▸ Work task
Begin at the line containing "ogy lehetetlen, ezért megcsináltam. Sok szülő" and give again every line to the end of the records, exactly, without the pictures.

▸ Data
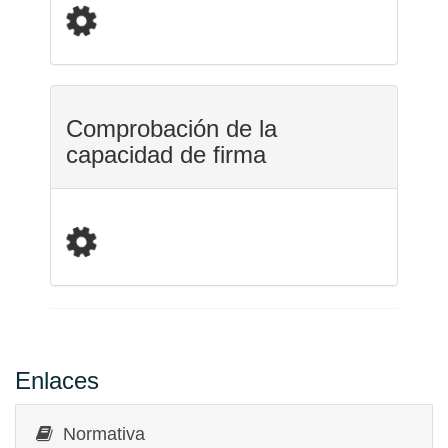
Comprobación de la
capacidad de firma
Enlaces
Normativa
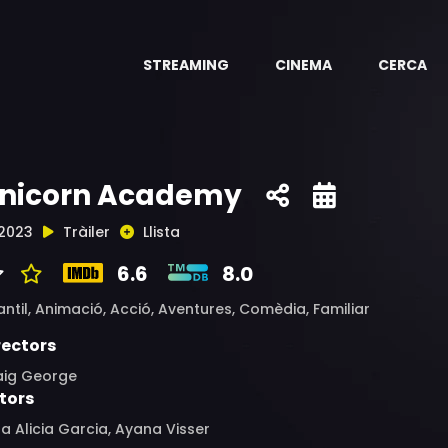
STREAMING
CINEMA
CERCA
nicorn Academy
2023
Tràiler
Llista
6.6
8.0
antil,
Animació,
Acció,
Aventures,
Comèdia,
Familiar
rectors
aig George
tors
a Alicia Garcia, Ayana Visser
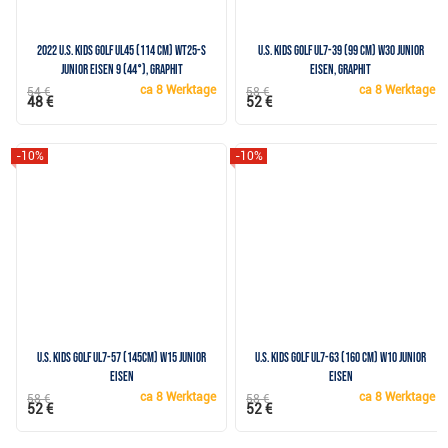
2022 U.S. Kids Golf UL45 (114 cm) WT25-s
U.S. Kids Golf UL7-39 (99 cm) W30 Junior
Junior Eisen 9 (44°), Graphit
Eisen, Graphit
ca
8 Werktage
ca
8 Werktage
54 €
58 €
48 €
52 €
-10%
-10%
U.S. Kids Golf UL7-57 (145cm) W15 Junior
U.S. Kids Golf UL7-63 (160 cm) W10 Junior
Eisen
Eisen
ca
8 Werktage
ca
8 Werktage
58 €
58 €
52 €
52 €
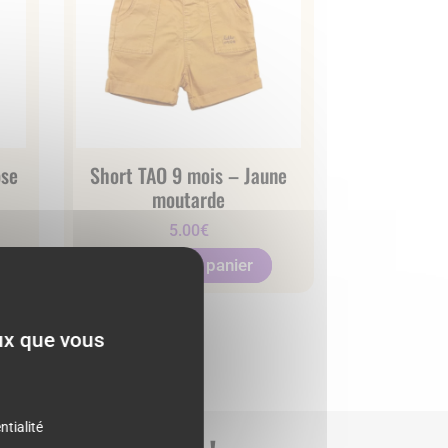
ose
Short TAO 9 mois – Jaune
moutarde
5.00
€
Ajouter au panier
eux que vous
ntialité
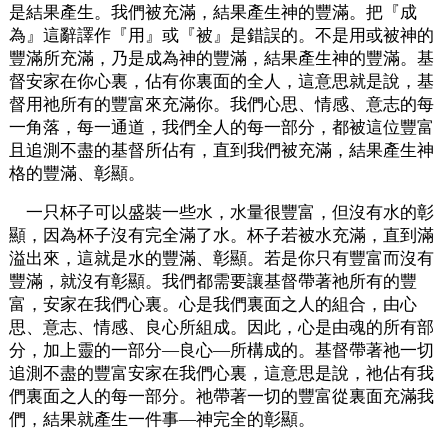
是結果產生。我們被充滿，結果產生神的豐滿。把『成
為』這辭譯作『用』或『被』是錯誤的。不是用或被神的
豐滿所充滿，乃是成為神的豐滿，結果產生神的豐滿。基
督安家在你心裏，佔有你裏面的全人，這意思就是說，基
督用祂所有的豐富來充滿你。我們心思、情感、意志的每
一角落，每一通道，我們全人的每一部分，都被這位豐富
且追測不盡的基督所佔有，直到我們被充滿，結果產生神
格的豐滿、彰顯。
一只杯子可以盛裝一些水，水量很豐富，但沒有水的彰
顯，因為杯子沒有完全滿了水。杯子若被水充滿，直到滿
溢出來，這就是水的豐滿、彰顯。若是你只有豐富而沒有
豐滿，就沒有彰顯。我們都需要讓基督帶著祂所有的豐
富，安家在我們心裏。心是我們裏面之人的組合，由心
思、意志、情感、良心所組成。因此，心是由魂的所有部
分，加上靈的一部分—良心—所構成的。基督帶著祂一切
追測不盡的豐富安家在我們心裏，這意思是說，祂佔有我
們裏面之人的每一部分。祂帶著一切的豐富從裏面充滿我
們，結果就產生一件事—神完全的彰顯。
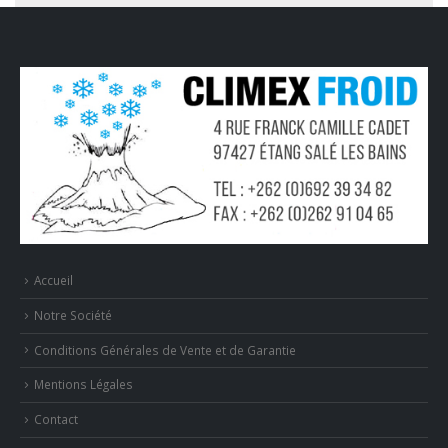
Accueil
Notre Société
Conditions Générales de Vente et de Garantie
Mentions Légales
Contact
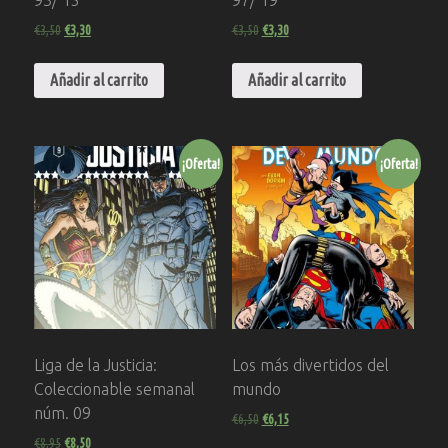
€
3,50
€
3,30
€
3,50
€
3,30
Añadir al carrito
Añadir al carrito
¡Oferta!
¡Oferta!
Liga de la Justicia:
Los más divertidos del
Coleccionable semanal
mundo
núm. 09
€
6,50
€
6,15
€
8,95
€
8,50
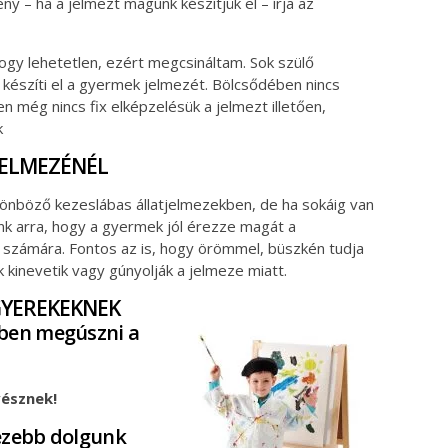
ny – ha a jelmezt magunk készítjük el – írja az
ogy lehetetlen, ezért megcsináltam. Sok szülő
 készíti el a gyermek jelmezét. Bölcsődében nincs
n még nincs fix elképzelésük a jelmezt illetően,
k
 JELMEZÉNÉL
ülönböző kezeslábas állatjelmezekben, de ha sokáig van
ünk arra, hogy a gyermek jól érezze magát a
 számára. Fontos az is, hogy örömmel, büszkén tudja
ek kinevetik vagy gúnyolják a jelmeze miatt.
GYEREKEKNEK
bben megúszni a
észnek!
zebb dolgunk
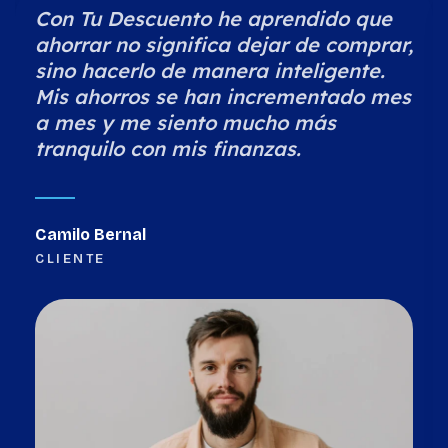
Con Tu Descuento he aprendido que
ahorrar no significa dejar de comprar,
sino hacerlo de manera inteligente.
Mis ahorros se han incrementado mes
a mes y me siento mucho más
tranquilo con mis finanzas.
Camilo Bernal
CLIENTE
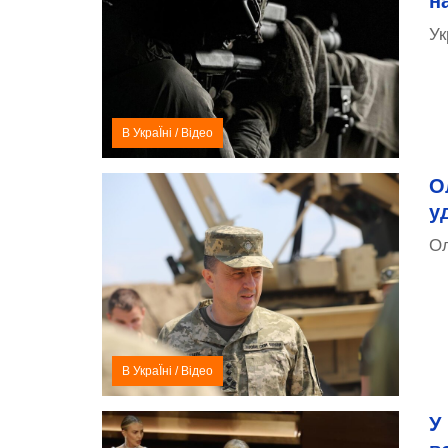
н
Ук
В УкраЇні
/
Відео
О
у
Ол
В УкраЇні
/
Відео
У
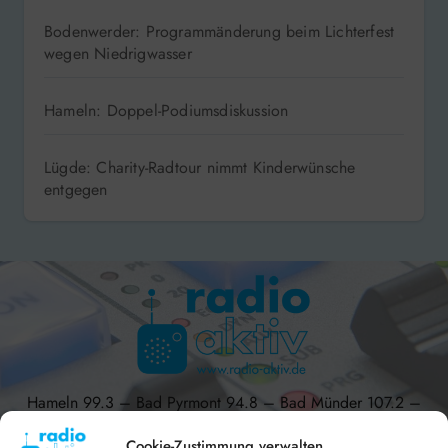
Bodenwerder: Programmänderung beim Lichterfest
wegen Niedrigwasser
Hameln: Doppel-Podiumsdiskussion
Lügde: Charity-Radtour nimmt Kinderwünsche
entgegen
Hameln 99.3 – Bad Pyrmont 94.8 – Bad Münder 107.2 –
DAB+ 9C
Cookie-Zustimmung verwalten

▸ Solved exercise
ogy lehetetlen, ezért megcsináltam. Sok szülő
 készíti el a gyermek jelmezét. Bölcsődében nincs
n még nincs fix elképzelésük a jelmezt illetően,
k
 JELMEZÉNÉL
ülönböző kezeslábas állatjelmezekben, de ha sokáig van
ünk arra, hogy a gyermek jól érezze magát a
 számára. Fontos az is, hogy örömmel, büszkén tudja
ek kinevetik vagy gúnyolják a jelmeze miatt.
GYEREKEKNEK
bben megúszni a
észnek!
zebb dolgunk
Con Tu Descuento he aprendido que
ahorrar no significa dejar de comprar,
sino hacerlo de manera inteligente.
Mis ahorros se han incrementado mes
a mes y me siento mucho más
tranquilo con mis finanzas.
Camilo Bernal
CLIENTE
н
Ук
В УкраЇні
/
Відео
О
у
Ол
В УкраЇні
/
Відео
У
Bodenwerder: Programmänderung beim Lichterfest
wegen Niedrigwasser
Hameln: Doppel-Podiumsdiskussion
Lügde: Charity-Radtour nimmt Kinderwünsche
entgegen
Hameln 99.3 – Bad Pyrmont 94.8 – Bad Münder 107.2 –
DAB+ 9C
Cookie-Zustimmung verwalten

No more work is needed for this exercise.